Businessman Herbert Chow Siu-lung, founder and CEO of Chickeeduck, who was harassed by reporters from leftist media Wen Wei Po and Ta Kung Pao at the Hong Kong airport when he was about to depart, told Vision Times: “We should find a way to punish Ta Kung Pao and Wen Wei Po. They are much worse than gossip magazines. They survive by harassing people, getting them upset. They should not have existed. They are not qualified as media. Let’s work together to think of some ways to get rid of them one day.”
Enraged, the leftist papers accused Chow as “inciting violence.”
In my view, Chow’s plea was justifiable. To ordinary Hongkongers, the way the reporters asked their questions at the airport was at best ridiculous. One of them asked, “Mr Chow, you are going into [as a] fugitive and to where?”
As a native Hongkonger, I have never seen a Hong Kong reporter asking about one’s privacy in such a Chinese Communist Party (CCP) shanggang shangxian manner (exaggerating minor issues into something major). Such questioning is intended to provoke the interviewee so that he or she may behave emotionally in front of the camera.
The reporter also said, “We are reporters. We are asking you questions. You have the right not to answer, but we enjoy freedom of press.” As we can see clearly from the footage that the reporters were actually asking their questions without any constraints, they were undoubtedly exercising their freedom of press. The very mentioning of this concept in this scenario reflects the lack of understanding of it, which makes their professionalism questionable.
My personal experience with the leftist media may also prove against their integrity.

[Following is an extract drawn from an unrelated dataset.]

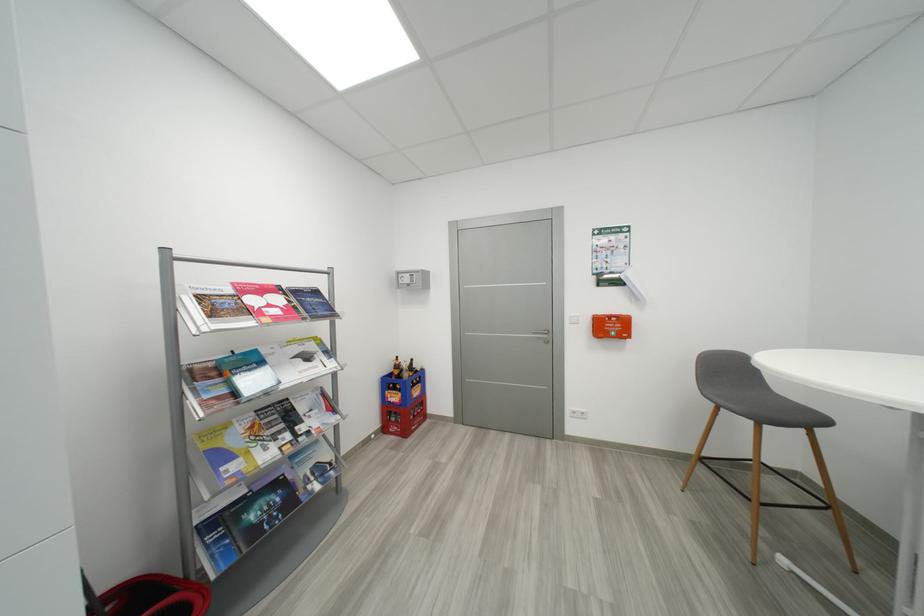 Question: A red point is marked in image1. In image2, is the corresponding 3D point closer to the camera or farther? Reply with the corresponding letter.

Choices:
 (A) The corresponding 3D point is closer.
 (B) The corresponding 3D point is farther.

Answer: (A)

In the 2020 History Question Incident, in which a Hong Kong Diploma of Secondary Education (HKDSE) History question was eventually invalidated, a well-planned leftist plot against me started one day before the date of the history exam, when online media Dot Dot News and Orange News requested me to explain a friend-only Facebook post on the Japanese invasion of China.
It escalated on the date of the exam, when Wen Wei Po and Ta Kung Pao started to launch a front page attack, accusing the history exam as an attempt to ‘glorify’ the Japanese invasion by associating the exam to my Facebook post.
They also publicised personal details of my family, which was in no way related to the issue.
Behind the persecution was a shameless act that even the Hong Kong Examination Assessment Authority (HKEAA), which knew all the details, was reluctant to comment upon publicly: such news reports were based on information that was made available by hacking and a leak of secret materials. What luck did the leftist media need in picking one out of my thousands of Facebook posts to aim precisely at one of the exam questions?
More importantly, the topic of the question, that is, Sino-Japanese relationship, was never set before in the data-based question paper. No one would expect such a question, and it became a reality only at the strong insistence of the setter.
Skillful question spotting by the leftist media was not a possible explanation of the coincidence, given the seamlessness of how the plot moved on. The persecution required two pre-conditions to materialise. First, the exam papers were leaked before the exam, and the Sino-Japanese relationship exam question was made known to the plotters. Second, all posts from my Facebook were downloaded by the hackers and carefully examined one by one to pick up one that best suited their need.
In fact, on the exam day, I found two hackers still active in my Facebook. Without all these, the persecution plan—which had been probably there at the question setting stage—could not have been possible to escalate in the pro-Beijing camp in just a few days, making use of labels such as ‘Japanese invasion’ and ‘national traitor’ that were their useful strategies to mobilise the Chinese readers.
These papers were seized and turned leftist right before the communists founded their regime in 1949, before which they were renowned national media, especially Ta Kung Pao, which under its ‘4-No-ism’ slogan (no party affiliation, no political endorsement, no self-promotion, no ignorance) earned the Missouri Honor Medal in 1941 in recognition of its professionalism in the difficult time of the Sino-Japanese War.
The paper dared to criticise the government, like any respectable papers do. For example, in 1907 when revolutionary Qiu Jin was caught and executed. Ta Kung Pao did did not call her an “evil rioter” as it called the Hong Kong protesters in 2019; rather, an editorial of it wrote that Qiu as a gentle woman was executed in a “barbarian manner,” and Qing’s behavior, likened to a fierce lion catching a rabbit, was said to be a disgrace to the world of nations.
If they could have upheld the original integrity, practicing the degree of impartiality and professionalism as in the late Qing, how could support to them have been withdrawn? How could their nickname “dog poop paper” have become viral these years?